D’altro canto, lealtà prescrive che si dia ragione di una apparente incongruenza - con ogni probabilità già notata da molti - vale a dire la presenza nella nostra lista (vedi immagine di copertina) di un nome come quello di Takahata Isao, autore di punta di una delle più importanti fucine di animazione esistenti, la giapponese Studio Ghibli. Ebbene: in un mondo che - a parole - sposa le regole ma per trito opportunismo non fa che andare a letto con le eccezioni, riteniamo di avere una scusa inattaccabile violando con la prepotenza di una minima infrazione il criterio di scelta che ci siamo imposti. Questo per dire che, a stringere, la spiegazione dell’inserimento di un’anomalia all’interno di un corpus più o meno compiuto è addirittura banale anche se, oggi come oggi, rischia di essere rivoluzionaria: “La storia della Principessa Splendente”, lungometraggio del 2013, ultimo di Takahata, è di una bellezza sconcertante. Tutto qui. In costante, magico e sinuoso equilibrio sul filo sottile dell’astrazione.

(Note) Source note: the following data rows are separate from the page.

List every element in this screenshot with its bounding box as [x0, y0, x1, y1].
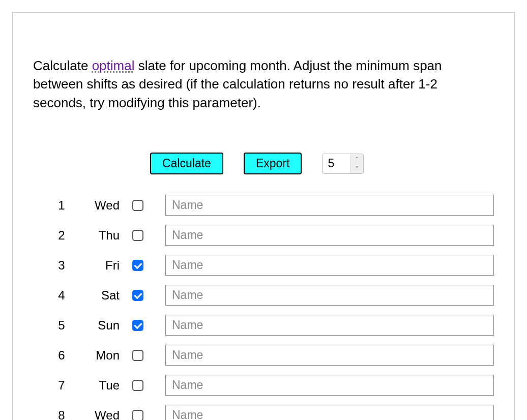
row-day-label: Sat	[77, 288, 123, 303]
row-name-cell	[153, 225, 494, 246]
row-number: 5	[51, 318, 72, 333]
row-checkbox-cell	[128, 290, 148, 301]
export-button[interactable]: Export	[244, 153, 302, 174]
row-name-cell	[153, 195, 494, 216]
row-day-label: Sun	[77, 318, 123, 333]
row-checkbox-cell	[128, 410, 148, 420]
stepper-buttons: ˄ ˅	[350, 154, 363, 173]
calculate-button[interactable]: Calculate	[150, 153, 223, 174]
row-name-cell	[153, 285, 494, 306]
row-day-label: Fri	[77, 258, 123, 273]
row-name-input[interactable]	[165, 255, 494, 276]
row-checkbox[interactable]	[132, 260, 143, 271]
row-name-input[interactable]	[165, 375, 494, 396]
day-row: 1Wed	[51, 195, 494, 216]
row-name-cell	[153, 405, 494, 420]
row-name-input[interactable]	[165, 195, 494, 216]
row-name-input[interactable]	[165, 315, 494, 336]
row-number: 8	[51, 408, 72, 420]
schedule-panel: Calculate optimal slate for upcoming mon…	[12, 12, 515, 420]
row-number: 7	[51, 378, 72, 393]
row-name-input[interactable]	[165, 345, 494, 366]
row-checkbox[interactable]	[132, 290, 143, 301]
day-row: 8Wed	[51, 405, 494, 420]
row-checkbox[interactable]	[132, 230, 143, 241]
day-row: 4Sat	[51, 285, 494, 306]
row-number: 4	[51, 288, 72, 303]
optimal-link[interactable]: optimal	[92, 58, 135, 73]
min-span-input[interactable]	[323, 154, 350, 173]
row-checkbox[interactable]	[132, 410, 143, 420]
row-day-label: Wed	[77, 408, 123, 420]
row-checkbox[interactable]	[132, 320, 143, 331]
controls-bar: Calculate Export ˄ ˅	[33, 153, 494, 174]
row-name-input[interactable]	[165, 405, 494, 420]
day-row: 6Mon	[51, 345, 494, 366]
row-day-label: Tue	[77, 378, 123, 393]
stepper-up-icon[interactable]: ˄	[350, 154, 363, 164]
row-day-label: Mon	[77, 348, 123, 363]
min-span-stepper[interactable]: ˄ ˅	[322, 154, 364, 174]
row-name-cell	[153, 375, 494, 396]
row-checkbox[interactable]	[132, 380, 143, 391]
stepper-down-icon[interactable]: ˅	[350, 164, 363, 173]
row-name-cell	[153, 345, 494, 366]
row-number: 3	[51, 258, 72, 273]
day-rows: 1Wed2Thu3Fri4Sat5Sun6Mon7Tue8Wed	[33, 195, 494, 420]
day-row: 5Sun	[51, 315, 494, 336]
row-number: 2	[51, 228, 72, 243]
day-row: 3Fri	[51, 255, 494, 276]
description-text: Calculate optimal slate for upcoming mon…	[33, 56, 494, 112]
row-day-label: Wed	[77, 198, 123, 213]
row-checkbox-cell	[128, 380, 148, 391]
row-day-label: Thu	[77, 228, 123, 243]
row-checkbox[interactable]	[132, 200, 143, 211]
row-checkbox-cell	[128, 260, 148, 271]
row-checkbox-cell	[128, 350, 148, 361]
row-checkbox-cell	[128, 320, 148, 331]
day-row: 7Tue	[51, 375, 494, 396]
row-name-cell	[153, 255, 494, 276]
row-name-input[interactable]	[165, 225, 494, 246]
description-pre: Calculate	[33, 58, 92, 73]
row-number: 6	[51, 348, 72, 363]
row-checkbox[interactable]	[132, 350, 143, 361]
row-number: 1	[51, 198, 72, 213]
day-row: 2Thu	[51, 225, 494, 246]
row-checkbox-cell	[128, 230, 148, 241]
row-checkbox-cell	[128, 200, 148, 211]
row-name-input[interactable]	[165, 285, 494, 306]
row-name-cell	[153, 315, 494, 336]
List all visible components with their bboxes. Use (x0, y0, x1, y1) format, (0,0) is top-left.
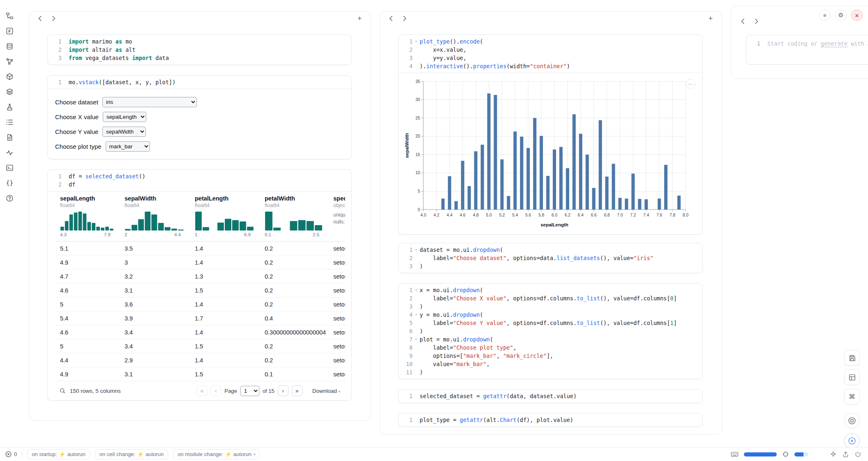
shutdown-close-icon[interactable]: × (851, 9, 863, 21)
column-left-chevron-icon[interactable] (35, 13, 46, 24)
download-button[interactable]: Download ▾ (312, 388, 340, 394)
list-icon[interactable] (4, 116, 16, 128)
prev-page-button[interactable]: ‹ (210, 385, 221, 396)
column-header[interactable]: petalWidthfloat640.12.5 (260, 191, 328, 241)
file-icon[interactable] (4, 131, 16, 143)
y-value-select[interactable]: sepalWidth (102, 127, 146, 137)
line-number: 11 (399, 368, 413, 376)
cell-editor[interactable]: 1selected_dataset = getattr(data, datase… (399, 390, 702, 403)
column-header[interactable]: sepalWidthfloat6424.4 (120, 191, 190, 241)
svg-text:35: 35 (416, 79, 420, 84)
cell-vstack[interactable]: 1mo.vstack([dataset, x, y, plot]) Choose… (47, 75, 352, 159)
column-left-chevron-icon[interactable] (738, 16, 748, 27)
fold-chevron-icon (413, 302, 420, 311)
generate-link[interactable]: generate (821, 40, 847, 47)
fold-chevron-icon (413, 254, 420, 262)
next-page-button[interactable]: › (278, 385, 289, 396)
cell-plot-type[interactable]: 1plot_type = getattr(alt.Chart(df), plot… (398, 413, 703, 427)
first-page-button[interactable]: « (196, 385, 207, 396)
column-header[interactable]: petalLengthfloat6416.9 (190, 191, 260, 241)
help-icon[interactable] (4, 192, 16, 204)
cell-dataframe[interactable]: 1df = selected_dataset()2df sepalLengthf… (47, 169, 352, 401)
line-number: 9 (399, 352, 413, 360)
vega-bar-chart[interactable]: 4.04.24.44.64.85.05.25.45.65.86.06.26.46… (404, 76, 702, 231)
table-search-icon[interactable] (59, 387, 66, 394)
error-count-button[interactable]: 0 (5, 451, 17, 458)
line-number: 10 (399, 360, 413, 368)
line-number: 1 (48, 172, 62, 180)
save-icon[interactable] (844, 350, 860, 366)
code-line: 11) (399, 368, 702, 376)
column-header[interactable]: sepalLengthfloat644.37.9 (55, 191, 120, 241)
power-icon[interactable] (854, 451, 861, 458)
new-cell-ai-prompt[interactable]: 1 Start coding or generate with AI (746, 35, 868, 65)
cell-editor[interactable]: 1plot_type = getattr(alt.Chart(df), plot… (399, 413, 702, 426)
stop-circle-icon[interactable] (844, 413, 860, 429)
svg-text:4.4: 4.4 (447, 213, 452, 217)
cell-plot[interactable]: 1▾plot_type().encode(2 x=x.value,3 y=y.v… (398, 35, 703, 235)
layout-grid-icon[interactable] (844, 369, 860, 385)
keyboard-icon[interactable] (731, 450, 739, 458)
code-line: 2 label="Choose X value", options=df.col… (399, 294, 702, 302)
activity-icon[interactable] (4, 147, 16, 158)
share-icon[interactable] (842, 451, 849, 458)
svg-text:5: 5 (418, 189, 420, 194)
dataset-select[interactable]: iris (102, 97, 197, 107)
ai-placeholder[interactable]: Start coding or generate with AI (767, 39, 868, 48)
cell-editor[interactable]: 1▾plot_type().encode(2 x=x.value,3 y=y.v… (399, 35, 702, 73)
sparkle-icon[interactable] (830, 451, 837, 458)
menu-icon[interactable]: ≡ (819, 9, 831, 21)
column-right-chevron-icon[interactable] (399, 13, 410, 24)
last-page-button[interactable]: » (292, 385, 302, 396)
on-startup-chip[interactable]: on startup:⚡autorun (27, 449, 90, 459)
command-icon[interactable]: ⌘ (844, 389, 860, 404)
settings-gear-icon[interactable]: ⚙ (835, 9, 847, 21)
fold-chevron-icon[interactable]: ▾ (413, 246, 420, 254)
dependency-graph-icon[interactable] (4, 55, 16, 67)
cell-editor[interactable]: 1df = selected_dataset()2df (48, 170, 351, 191)
svg-text:5.6: 5.6 (525, 213, 531, 217)
on-module-change-chip[interactable]: on module change:⚡autorun▾ (173, 449, 260, 459)
fold-chevron-icon[interactable]: ▾ (413, 335, 420, 343)
braces-icon[interactable] (4, 177, 16, 189)
fold-chevron-icon[interactable]: ▾ (413, 37, 420, 46)
package-icon[interactable] (4, 71, 16, 82)
column-right-chevron-icon[interactable] (751, 16, 762, 27)
file-tree-icon[interactable] (4, 10, 16, 21)
cell-imports[interactable]: 1import marimo as mo2import altair as al… (47, 35, 352, 65)
cell-editor[interactable]: 1▾dataset = mo.ui.dropdown(2 label="Choo… (399, 243, 702, 273)
column-right-chevron-icon[interactable] (48, 13, 59, 24)
on-cell-change-chip[interactable]: on cell change:⚡autorun (95, 449, 169, 459)
cell-xy-plot-dropdowns[interactable]: 1▾x = mo.ui.dropdown(2 label="Choose X v… (398, 283, 703, 379)
line-number: 1 (399, 416, 413, 424)
page-number-select[interactable]: 1 (240, 386, 259, 396)
svg-text:10: 10 (416, 171, 420, 175)
cell-editor[interactable]: 1mo.vstack([dataset, x, y, plot]) (48, 76, 351, 89)
plot-type-select[interactable]: mark_bar (106, 141, 150, 152)
function-icon[interactable] (4, 25, 16, 37)
cell-editor[interactable]: 1▾x = mo.ui.dropdown(2 label="Choose X v… (399, 284, 702, 379)
dataframe-table: sepalLengthfloat644.37.9sepalWidthfloat6… (55, 191, 345, 400)
chart-options-icon[interactable]: ⋯ (686, 79, 696, 89)
layers-icon[interactable] (4, 86, 16, 97)
fold-chevron-icon[interactable]: ▾ (413, 286, 420, 294)
add-cell-button[interactable]: + (354, 13, 365, 24)
chip-icon[interactable] (782, 451, 789, 458)
column-left-chevron-icon[interactable] (386, 13, 397, 24)
cell-selected-dataset[interactable]: 1selected_dataset = getattr(data, datase… (398, 389, 703, 403)
run-circle-icon[interactable] (844, 433, 860, 449)
database-icon[interactable] (4, 40, 16, 52)
x-value-select[interactable]: sepalLength (103, 112, 146, 122)
flask-icon[interactable] (4, 101, 16, 113)
fold-chevron-icon[interactable]: ▾ (413, 311, 420, 319)
svg-text:7.0: 7.0 (617, 213, 623, 217)
column-histogram (125, 212, 184, 230)
fold-chevron-icon (413, 352, 420, 360)
terminal-icon[interactable] (4, 162, 16, 173)
line-number: 3 (48, 54, 62, 62)
cell-editor[interactable]: 1import marimo as mo2import altair as al… (48, 35, 351, 65)
add-cell-button[interactable]: + (705, 13, 716, 24)
fold-chevron-icon (413, 62, 420, 70)
column-header[interactable]: speciesobjectuniquenulls: (328, 191, 345, 241)
cell-dataset-dropdown[interactable]: 1▾dataset = mo.ui.dropdown(2 label="Choo… (398, 243, 703, 273)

E’ sensato infine aggiungere che la presente antologia non ha intenzione di essere esaustiva, tantomeno latrice di chissà quale proposito pedagogico o, peggio ancora, edificante. Suo dispettoso vezzo è solo quello di richiamare negli animi inquieti (quindi giovani per definizione) quel senso di meraviglia a loro così familiare perché privilegio dei corpi alati, prima del definitivo inabissamento nella palude del pratico e dell’utile.